Saved entries
▬▬▬▬▬▬▬▬▬▬

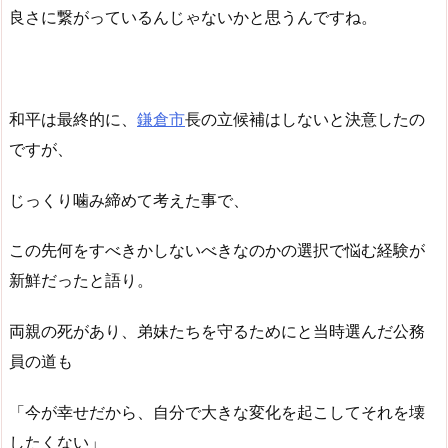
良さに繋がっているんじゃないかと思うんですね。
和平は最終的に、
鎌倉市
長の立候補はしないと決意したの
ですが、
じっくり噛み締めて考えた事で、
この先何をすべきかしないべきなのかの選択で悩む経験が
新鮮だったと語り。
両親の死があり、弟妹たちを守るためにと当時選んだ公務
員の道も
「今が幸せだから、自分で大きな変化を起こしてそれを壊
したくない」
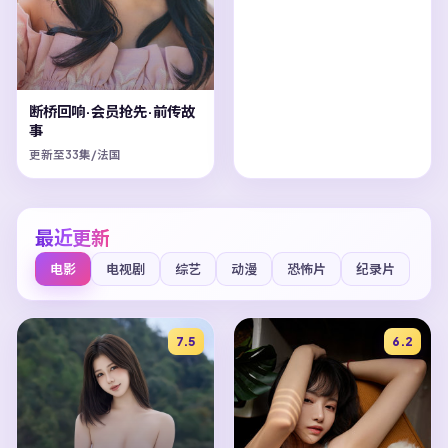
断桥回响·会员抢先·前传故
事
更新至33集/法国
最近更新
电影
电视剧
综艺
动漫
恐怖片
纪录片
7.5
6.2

▬▬▬▬▬▬▬▬▬▬

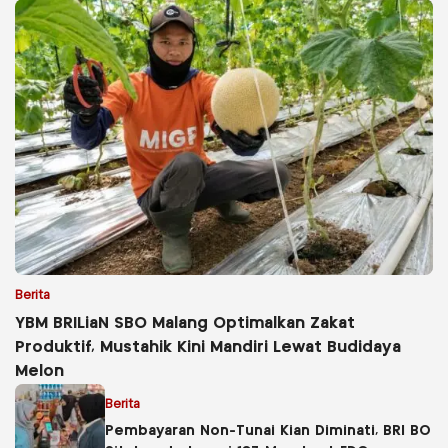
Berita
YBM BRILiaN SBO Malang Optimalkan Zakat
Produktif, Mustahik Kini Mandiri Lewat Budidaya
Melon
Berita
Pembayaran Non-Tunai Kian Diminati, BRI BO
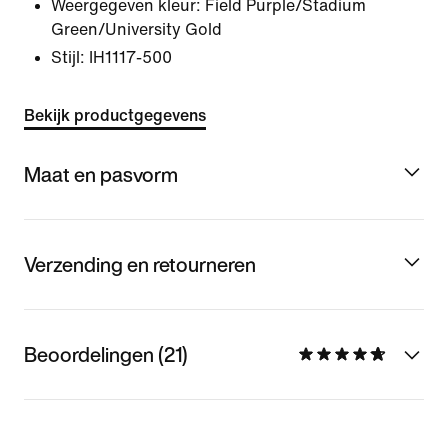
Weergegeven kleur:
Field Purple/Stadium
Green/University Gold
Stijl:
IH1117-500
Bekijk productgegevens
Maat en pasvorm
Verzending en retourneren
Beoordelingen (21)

▬▬▬▬▬▬▬▬▬▬

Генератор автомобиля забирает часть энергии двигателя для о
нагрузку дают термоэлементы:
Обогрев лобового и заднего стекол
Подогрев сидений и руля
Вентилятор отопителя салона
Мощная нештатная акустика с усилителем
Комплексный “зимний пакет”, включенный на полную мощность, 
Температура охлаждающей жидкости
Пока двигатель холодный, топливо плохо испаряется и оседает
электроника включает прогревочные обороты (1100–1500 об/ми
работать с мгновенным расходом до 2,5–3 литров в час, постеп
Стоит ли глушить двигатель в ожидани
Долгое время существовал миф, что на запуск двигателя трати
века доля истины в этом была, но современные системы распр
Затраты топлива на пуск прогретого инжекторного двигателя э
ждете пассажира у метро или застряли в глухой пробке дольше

▬▬▬▬▬▬▬▬▬▬

Action item
Where the string "двигатель" occurs in the data, return the whole line.

Response
Пока двигатель холодный, топливо плохо испаряется и оседает
Стоит ли глушить двигатель в ожидани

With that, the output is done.